Top of DATA

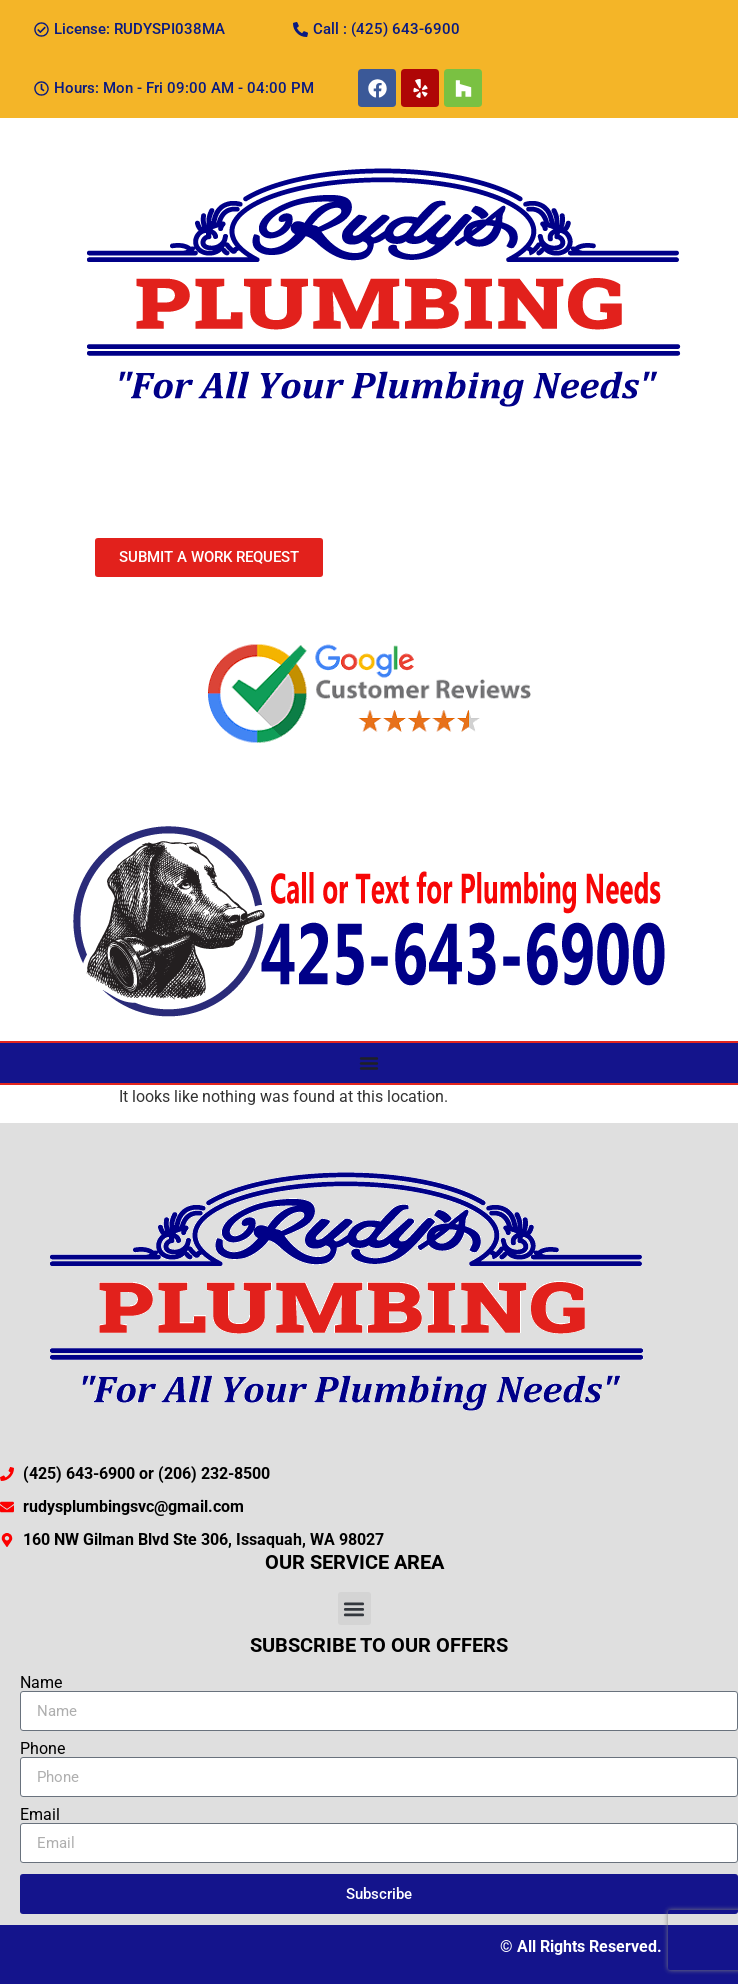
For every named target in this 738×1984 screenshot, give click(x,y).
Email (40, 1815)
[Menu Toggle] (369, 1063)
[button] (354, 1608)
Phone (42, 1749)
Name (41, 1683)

Bottom of DATA

*PROBLEM REQUIREMENTS*.
Please write the data out again exactly, but do not carry over the pictures.

*SOLVED EXERCISE*.
For every named target in this 738×1984 screenshot, give click(x,y).
Email (40, 1815)
[Menu Toggle] (369, 1063)
[button] (354, 1608)
Phone (42, 1749)
Name (41, 1683)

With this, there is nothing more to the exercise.